#### What you have to do:
Exact copy, no pictures: output each line below as it stands.

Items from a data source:
■ ■ ■ ■ ■ ■ ■

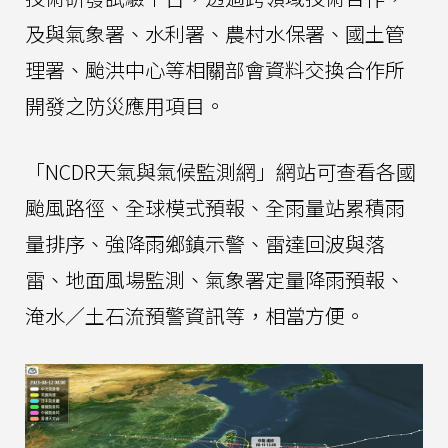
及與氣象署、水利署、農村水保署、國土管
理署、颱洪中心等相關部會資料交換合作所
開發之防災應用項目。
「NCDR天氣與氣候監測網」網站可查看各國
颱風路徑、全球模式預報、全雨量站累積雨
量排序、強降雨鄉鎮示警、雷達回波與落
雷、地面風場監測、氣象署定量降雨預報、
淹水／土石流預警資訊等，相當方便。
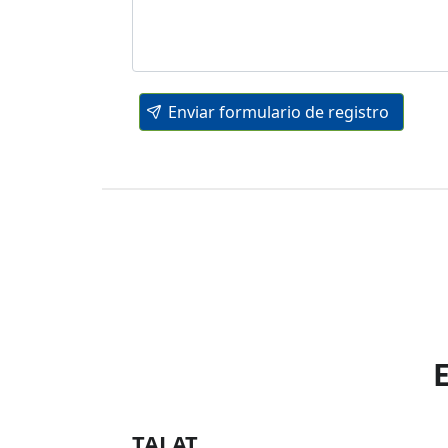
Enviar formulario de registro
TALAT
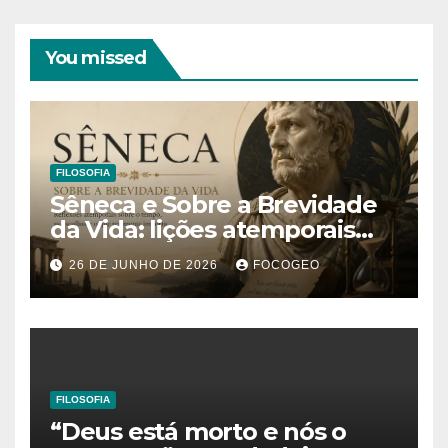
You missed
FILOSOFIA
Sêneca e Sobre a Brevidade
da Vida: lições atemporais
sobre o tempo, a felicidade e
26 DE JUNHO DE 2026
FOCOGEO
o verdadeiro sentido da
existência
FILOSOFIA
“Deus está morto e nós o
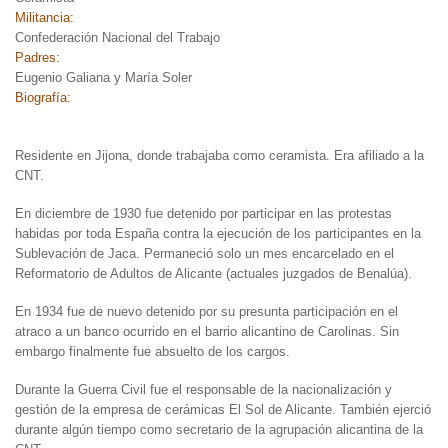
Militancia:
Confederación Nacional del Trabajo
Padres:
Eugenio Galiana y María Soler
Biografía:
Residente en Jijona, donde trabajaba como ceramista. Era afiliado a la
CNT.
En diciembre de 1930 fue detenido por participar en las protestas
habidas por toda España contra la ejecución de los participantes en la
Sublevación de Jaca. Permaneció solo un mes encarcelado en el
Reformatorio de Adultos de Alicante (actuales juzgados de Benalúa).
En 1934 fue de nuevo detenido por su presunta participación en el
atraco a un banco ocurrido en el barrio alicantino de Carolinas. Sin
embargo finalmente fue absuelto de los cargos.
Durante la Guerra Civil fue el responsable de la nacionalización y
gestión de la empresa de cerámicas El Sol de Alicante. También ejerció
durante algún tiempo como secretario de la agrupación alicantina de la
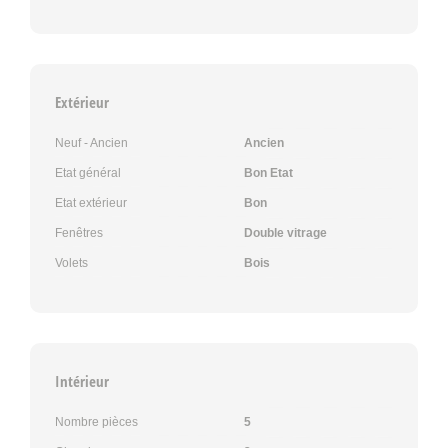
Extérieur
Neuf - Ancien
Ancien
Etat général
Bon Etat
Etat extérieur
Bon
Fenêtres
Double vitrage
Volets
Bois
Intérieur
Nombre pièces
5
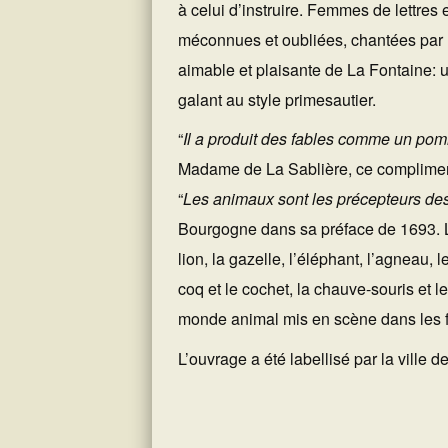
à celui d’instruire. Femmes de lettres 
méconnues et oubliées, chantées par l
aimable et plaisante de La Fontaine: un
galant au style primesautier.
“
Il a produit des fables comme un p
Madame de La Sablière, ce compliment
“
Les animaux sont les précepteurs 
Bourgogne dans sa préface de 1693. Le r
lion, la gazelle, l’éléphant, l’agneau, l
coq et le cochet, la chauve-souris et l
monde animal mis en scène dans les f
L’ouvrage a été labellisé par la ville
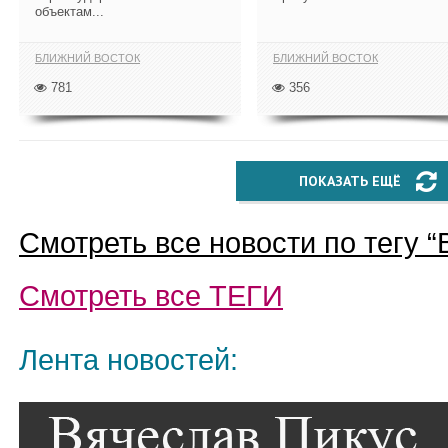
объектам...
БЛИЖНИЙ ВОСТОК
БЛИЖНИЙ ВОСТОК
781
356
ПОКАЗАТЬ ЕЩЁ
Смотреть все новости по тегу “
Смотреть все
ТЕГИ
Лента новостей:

■ ■ ■ ■ ■ ■ ■

#### Exercise result:
及與氣象署、水利署、農村水保署、國土管
理署、颱洪中心等相關部會資料交換合作所
開發之防災應用項目。
「NCDR天氣與氣候監測網」網站可查看各國
颱風路徑、全球模式預報、全雨量站累積雨
量排序、強降雨鄉鎮示警、雷達回波與落
雷、地面風場監測、氣象署定量降雨預報、
淹水／土石流預警資訊等，相當方便。
Enviar formulario de registro
TALAT
You missed
FILOSOFIA
Sêneca e Sobre a Brevidade
da Vida: lições atemporais
sobre o tempo, a felicidade e
26 DE JUNHO DE 2026
FOCOGEO
o verdadeiro sentido da
existência
FILOSOFIA
“Deus está morto e nós o
Militancia:
Confederación Nacional del Trabajo
Padres:
Eugenio Galiana y María Soler
Biografía:
Residente en Jijona, donde trabajaba como ceramista. Era afiliado a la
CNT.
En diciembre de 1930 fue detenido por participar en las protestas
habidas por toda España contra la ejecución de los participantes en la
Sublevación de Jaca. Permaneció solo un mes encarcelado en el
Reformatorio de Adultos de Alicante (actuales juzgados de Benalúa).
En 1934 fue de nuevo detenido por su presunta participación en el
atraco a un banco ocurrido en el barrio alicantino de Carolinas. Sin
embargo finalmente fue absuelto de los cargos.
Durante la Guerra Civil fue el responsable de la nacionalización y
gestión de la empresa de cerámicas El Sol de Alicante. También ejerció
durante algún tiempo como secretario de la agrupación alicantina de la
Extérieur
Neuf - Ancien
Ancien
Etat général
Bon Etat
Etat extérieur
Bon
Fenêtres
Double vitrage
Volets
Bois
Intérieur
Nombre pièces
5
à celui d’instruire. Femmes de lettres 
méconnues et oubliées, chantées par l
aimable et plaisante de La Fontaine: un
galant au style primesautier.
“
Il a produit des fables comme un p
Madame de La Sablière, ce compliment
“
Les animaux sont les précepteurs 
Bourgogne dans sa préface de 1693. Le r
lion, la gazelle, l’éléphant, l’agneau, l
coq et le cochet, la chauve-souris et l
monde animal mis en scène dans les f
L’ouvrage a été labellisé par la ville
объектам...
БЛИЖНИЙ ВОСТОК
БЛИЖНИЙ ВОСТОК
781
356
ПОКАЗАТЬ ЕЩЁ
Смотреть все новости по тегу “
Смотреть все
ТЕГИ
Лента новостей:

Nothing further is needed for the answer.